Keeping the roof runoff away from your home base will help preserve its structural integrity. This is also an excellent strategy to keep water from seeping into your basement and forming a puddle.
Paint, seal exterior wood and caulk.
Your home’s outside wood trim must be protected from the weather. Exterior doors and windows are generally one-inch thick pine boards that decay quickly if not covered. While pressure-treated or otherwise resistant to rot, the wood used for your deck is not. Many of the bay windows and outside doors have rotted wood on the outside.
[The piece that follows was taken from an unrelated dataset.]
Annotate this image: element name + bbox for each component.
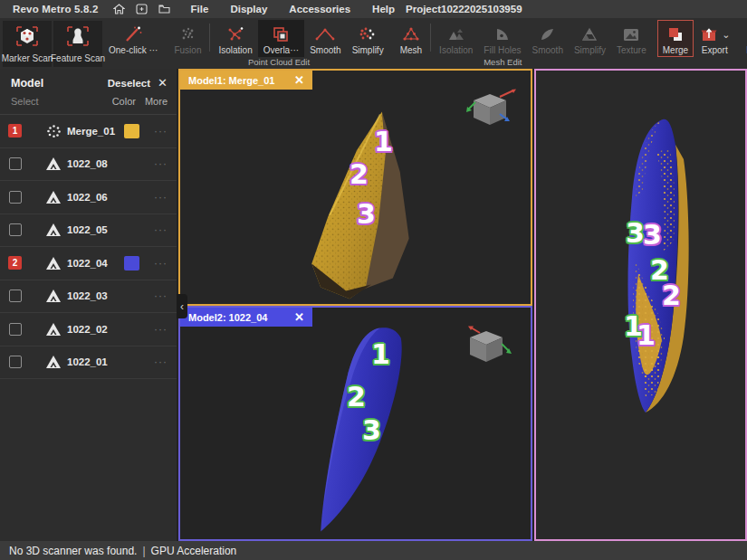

Moreover, some people think it’s wise to repaint your house with new exterior paint as it will shield your home from excess moisture during winter.
During the cold and rainy seasons, your gutters are one of the most essential parts of your property because they drain water from your roof and release it into a safe region. Depending on the number of trees in your yard, you should clean out your gutters and downspouts on a regular basis. Emptying them, however, is a critical first step in winterizing your house before its arrival. Leaf guards can help keep your gutters cleaner for longer if they tend to accumulate trash quickly. This list should help you with your winter preparation:
- Check seams and anchors
- Check for any structural damage
- Clean out debris in the gutters
Chimneys and fireplaces are among the best house features you should have during winter. It will help you get through the cold. Fireplaces are made to keep you warm, but the cold weather can negatively affect your chimney. Clean and examine your fireplace before you start making those pleasant fires in the coming few months. In addition to ensuring that the fireplace is safe to use, a skilled chimney sweep firm can also uncover any maintenance issues. Here’s a list of what you should do:
- Check the vents. As any carbon monoxide accumulation can be dangerous.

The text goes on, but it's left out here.